• Data for this task:
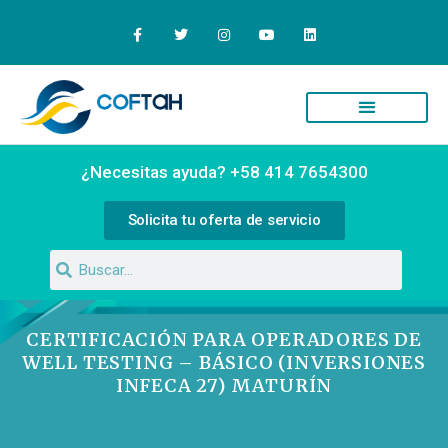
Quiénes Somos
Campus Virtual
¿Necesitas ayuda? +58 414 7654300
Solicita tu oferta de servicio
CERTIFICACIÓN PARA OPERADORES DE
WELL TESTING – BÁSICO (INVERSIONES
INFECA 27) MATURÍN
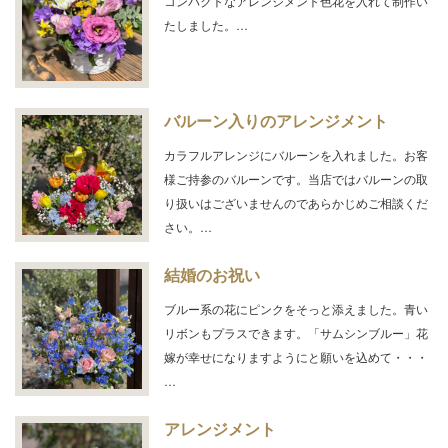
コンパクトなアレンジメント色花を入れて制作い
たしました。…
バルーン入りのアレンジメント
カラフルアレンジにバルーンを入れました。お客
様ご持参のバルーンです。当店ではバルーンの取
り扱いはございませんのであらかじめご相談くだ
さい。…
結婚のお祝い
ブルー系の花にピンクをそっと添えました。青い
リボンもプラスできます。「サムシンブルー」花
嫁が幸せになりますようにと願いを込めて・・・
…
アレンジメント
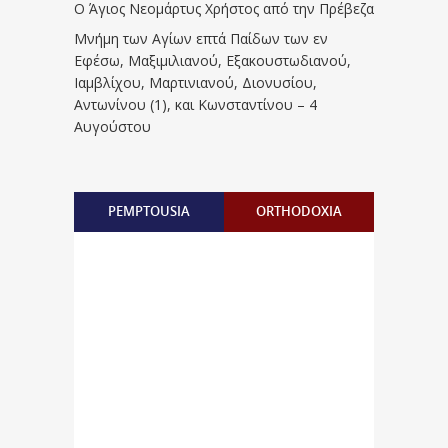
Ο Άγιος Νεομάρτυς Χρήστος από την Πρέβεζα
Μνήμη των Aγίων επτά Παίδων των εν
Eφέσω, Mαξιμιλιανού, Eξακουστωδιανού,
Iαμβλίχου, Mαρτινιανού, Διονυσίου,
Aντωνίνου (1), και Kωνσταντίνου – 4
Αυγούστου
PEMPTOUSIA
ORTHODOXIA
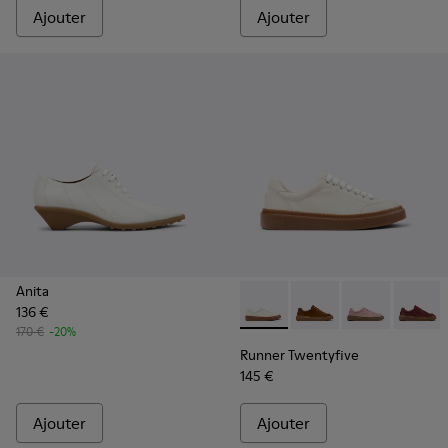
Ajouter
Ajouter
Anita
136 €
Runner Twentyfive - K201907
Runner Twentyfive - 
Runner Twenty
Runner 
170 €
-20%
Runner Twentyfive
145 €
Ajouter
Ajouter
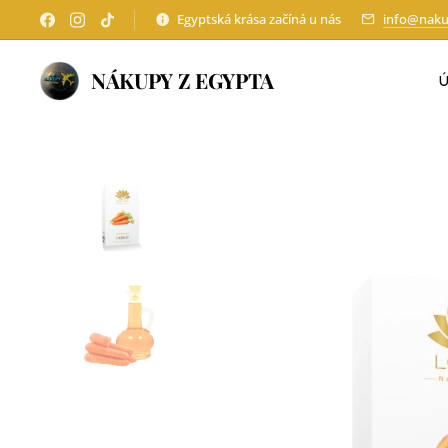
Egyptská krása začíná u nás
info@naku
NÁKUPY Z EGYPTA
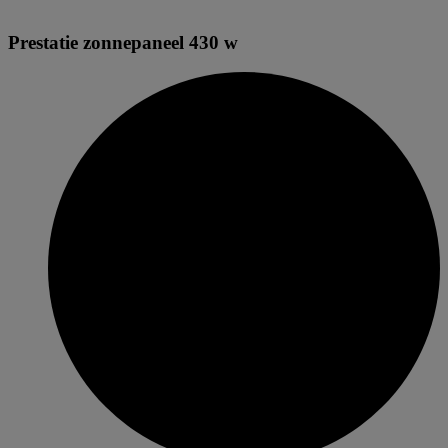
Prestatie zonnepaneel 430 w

• Your goal: Nothing but the lines from the one containing "Egyptská krása začíná u nás" through the last line of the records above should appear, each repeated exactly, with no pictures.

• Solution to the problem:
Egyptská krása začíná u nás
info@naku
NÁKUPY Z EGYPTA
Prestatie zonnepaneel 430 w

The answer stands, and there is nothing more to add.